Höchste Stufe bei Sicherheitsmaßnahmen zur EM

Die 51 Spiele der Europameisterschaft in Frankreich sind auf insgesamt zehn Stadien verteilt, die in den letzten Jahren für die EM zum Teil neu gebaut, zum Teil modernisiert und vergrößert wurden. Sie liegen im Norden und Süden Frankreichs, was im Land zu der Kritik führte, dass die Bevölkerung des französischen Westens, des Zentrums und des Ostens beim Besuch der Stadien benachteilig wäre. Ursprünglich waren die Städte Straßburg und Nancy auch unter den Kandidaten gewesen.  Die Entscheidung fiel schließlich für folgende zehn Spielstätten:

Ort

Stadionname

Kapazität

Paris

Parc des Princes

51 000

Paris Saint-Denis

Stade de France

81 000

Lens

Stade Bollaert-Delelis

45 000

Lille Villeneuve-d’Asq

Stade Pierre-Mauroy

50 000

Lyon Décines-Charpieu

Stade de Lyon

59 000

Saint-Ètiennes

Stade Geoffroy-Guichard

42 000

Bordeaux

Stade de Bordeaux

42 000

Toulouse

Stadium de Toulouse

41 000

Marseille

Stade Vélodrome

67 000

Nizza

Stade de Nice

36 000

Kleine Steckbriefe der EM-Spielorte

Paris
Hauptstadt Frankreichs und mit Abstand die größte Stadt des Landes. Zentrum der Region Ile-de-France, an der Seine gelegen. Fläche 105 km², Einwohnerzahl 2 230 000, in der Metropolregion (Banlieue) 12,4 Millionen.

Saint-Denis
Stadt ebenfalls in der Region Ile-de-France unmittelbar nördlich von Paris gelegen, gehört zur Metropolregion Paris. Fläche 12,4 km², Einwohnerzahl 109 000.

Lens
Französische Kleinstadt etwa 200 km nördlich von Paris in der Region Nord-Pas-de-Calais-Picardie.
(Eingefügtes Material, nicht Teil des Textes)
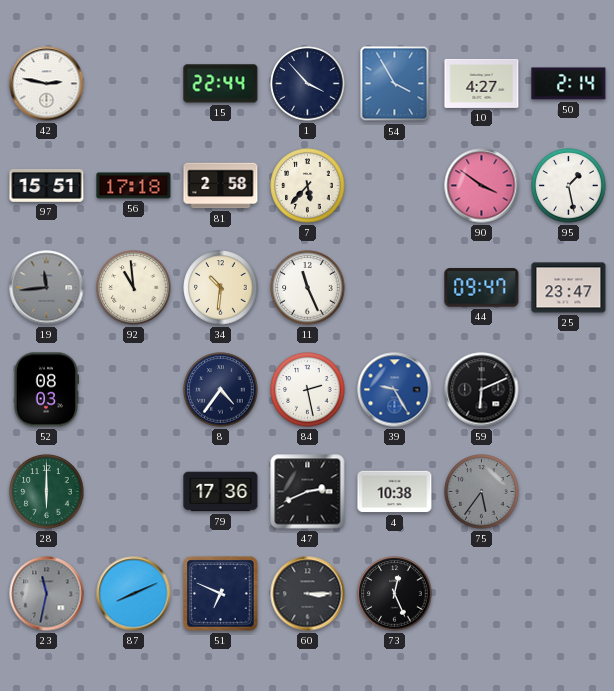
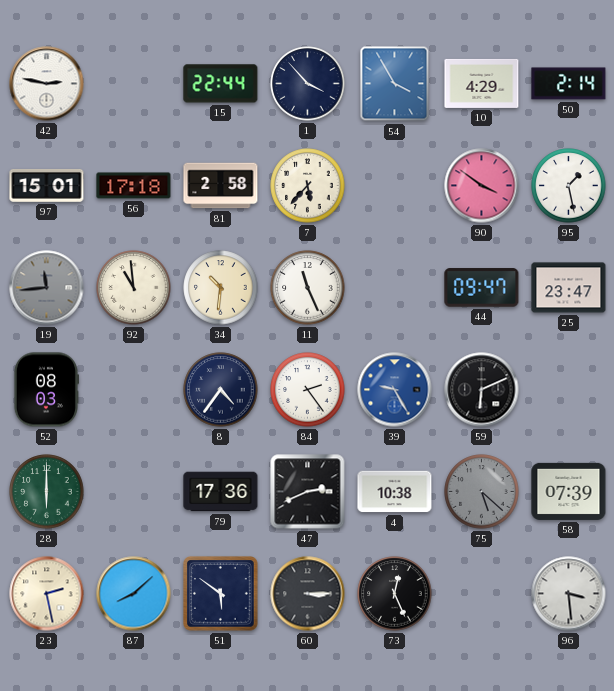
10: 4:27 -> 4:29
97: 15:51 -> 15:01
84: 2:28 -> 2:24
75: 5:36 -> 5:22
58: none -> 07:39
23: 11:32 -> 2:28
23 dial: grey -> cream
87: 8:11 -> 8:08
51: 6:49 -> 5:51
96: none -> 3:29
Fläche 11,7 km², Einwohnerzahl 31 700, liegt aber mit den Nachbarstädten Liévin und Douai zusammen in einem Ballungsraum von 550 000 Einwohnern.

Villeneuve-d’Asq
Stadt unmittelbar östlich der Großstadt Lille an der Grenze zu Belgien in der Region Nord-Pas-de-Calais-Picardie. Fläche 27,5 km², Einwohnerzahl 62 000.

Décines-Charpieu
Gemeinde in der östlichen Metropolregion von Lyon (500 700 Einwohner, Metropolregion 2 189 000 Einwohner) in der Region Auvergne-Rhône-Alpes. Fläche 17,0 km², Einwohnerzahl 26 800.

Saint-Ètiennes
Hauptstadt des südfranzösischen Départements Loire in der Region Auvergne-Rhône-Alpes im Zentralmassiv, etwa 50 km südwestlich von Lyon. Fläche 80,0 km², Einwohnerzahl 172 000.

Bordeaux
Größte Stadt im Südwesten Frankreichs in der Region Aquitaine-Limousin-Poitou-Charente am Übergang der Garonne in die Trichtermündung Gironde. Fläche 49,4 km², Einwohnerzahl 244 000.

Toulouse
Hauptstadt des Departements Haute-Garonne in der Region Languedoc-Roussillon-Midi-Pyrénées, an der Garonne gelegen. Fläche: 118,3 km², Einwohnerzahl 458 000, in der Metropolregion 1 250 000 Einwohner.

Marseille
Zweitgrößte Stadt Frankreichs und wichtigste Hafenstadt, in der Region Provence-Alpes-Côte d’Azur an der Mittelmeerküste gelegen. Fläche 240,6 km², Einwohnerzahl 855 000, in der Metropolregion 1 350 000.

Nizza
Hafenstadt in Südwestfrankreich in der Region Provence-Alpes-Côte d’Azur unmittelbar westlich des Fürstentums Monaco und nur 30 km von der italienischen Grenze entfernt. Fläche 71,9 km², Einwohnerzahl 342 000.